Which Nav bar options are you referring to that it doesn't have? Only thing that isn't there is icon picker and background color changer

Sent from my Galaxy Nexus using Tapatalk 2


----------



## philsfan (Dec 9, 2011)

buckmarble said:


> Which Nav bar options are you referring to that it doesn't have? Only thing that isn't there is icon picker and background color changer
> 
> Sent from my Galaxy Nexus using Tapatalk 2


you're right. the only thing i wish it had was icon picker and option to have "menu" button on both sides (i know, such a picky request, lol). but using zipthemer is easy enough for changing the icons.

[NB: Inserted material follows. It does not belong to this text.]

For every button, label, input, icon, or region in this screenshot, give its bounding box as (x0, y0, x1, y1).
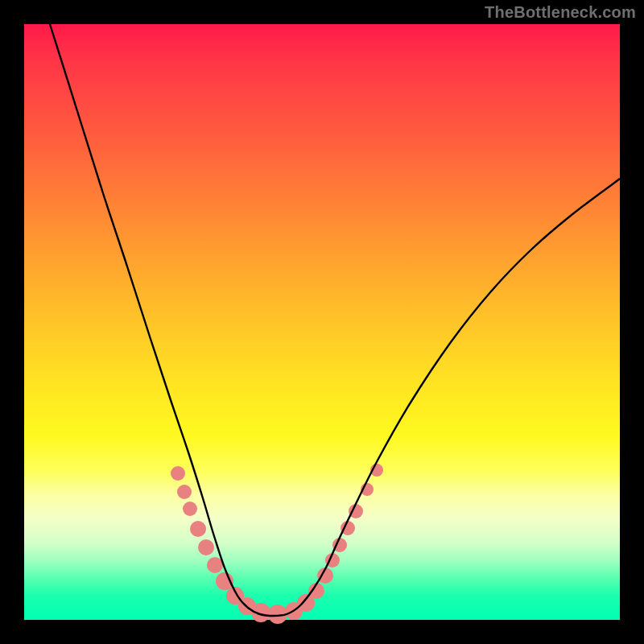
chart-frame: TheBottleneck.com (0, 0, 644, 644)
watermark-text: TheBottleneck.com (485, 3, 636, 22)
gradient-plot-area (24, 24, 620, 620)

really a great rom, and kernel has been fantastic so far.


----------



## griffinco (Sep 9, 2012)

I've been running Codename Android since the fall (too lazy to change anything after they disappeared.) The random reboots were becoming more common and driving me nuts, so thought I'd give a 4.2.2 ROM a whirl.

Started with AOKP nightly, but bluetooth range was literally 2 feet. I use my headset a lot for calls, so that was a no go.

Been running this one for 3 days and bluetooth works great, has lots of little tweaks I forgot were a problem (all audio is louder and clearer) and haven't noticed a random reboot yet. Snappy and smooth. Nice work and thanks for the ROM. Will stick with PE for a while I think.


----------



## romboy (May 29, 2012)

love the new 2/25/13 build. - http://www.projectelite.net/actngrezy/jb-mr1/toro/elite-ota-buck_kernel/
* project elite TY !!!*


----------



## Howie Dub (Dec 30, 2011)

Anyone having issues with sending mms on this ROM? Also, anyone noticing that downloads are extremely slow? Tried DLing latest on the phone and it was taking forever. Tried DLing another and it was the same. I'm on the 2/21 build. TIA.


----------



## romboy (May 29, 2012)

have had no problems with mms or downloading rom.


----------



## rkpeterson (Jun 12, 2011)

For those interested there is a PE maguro build available

http://projectelite.net/actngrezy/jb-mr1/maguro/


----------



## buckmarble (Sep 16, 2011)

rkpeterson said:


> For those interested there is a PE maguro build available
> 
> http://projectelite.net/actngrezy/jb-mr1/maguro/


Yes maguro builds are a go. My tester has more than put it through the ropes to make sure its solid.

Sent from my Galaxy Nexus using Tapatalk 2


----------



## romboy (May 29, 2012)

3/1 has been vary fast with good good bat for me did a clean install tried dirty was not up 2 par for me.with this theme i love it.http://forum.xda-developers.com/showthread.php?t=1716919 You can get it on the play store for free blue infinitum theme.


----------



## chewy74 (Jan 9, 2012)

Got nostalgic, so dusted off my og droid..

Good times


----------



## buckmarble (Sep 16, 2011)

chewy74 said:


> Got nostalgic, so dusted off my og droid..
> 
> Good times


I wish the power button on mine still worked :-(

Sent from my Galaxy Nexus using Tapatalk 2


----------



## chewy74 (Jan 9, 2012)

My d1 is still in perfect working condition to my surprise... But goddammit I forgot how much slower it is compared to the gnex.



buckmarble said:


> I wish the power button on mine still worked :-(
> 
> Sent from my Galaxy Nexus using Tapatalk 2


----------



## Rodeojones (Jun 13, 2011)

My OG is also still working perfectly and running PE 4.2. My 5-year-old son uses it as his bedside clock and for listening to music when he goes to bed. Sometimes, for nostalgic purposes, I'll play around with it for a bit.


----------



## romboy (May 29, 2012)

lol mine is still good 2 running PE


----------



## romboy (May 29, 2012)

Just gets better and better http://www.projectel...ta-buck_kernel/ 3/7/13 TY PE


----------



## rkpeterson (Jun 12, 2011)

Project Elite just got pushed to the Nexus 7.

http://projectelite.net/actngrezy/jb-mr1/grouper/roms/


----------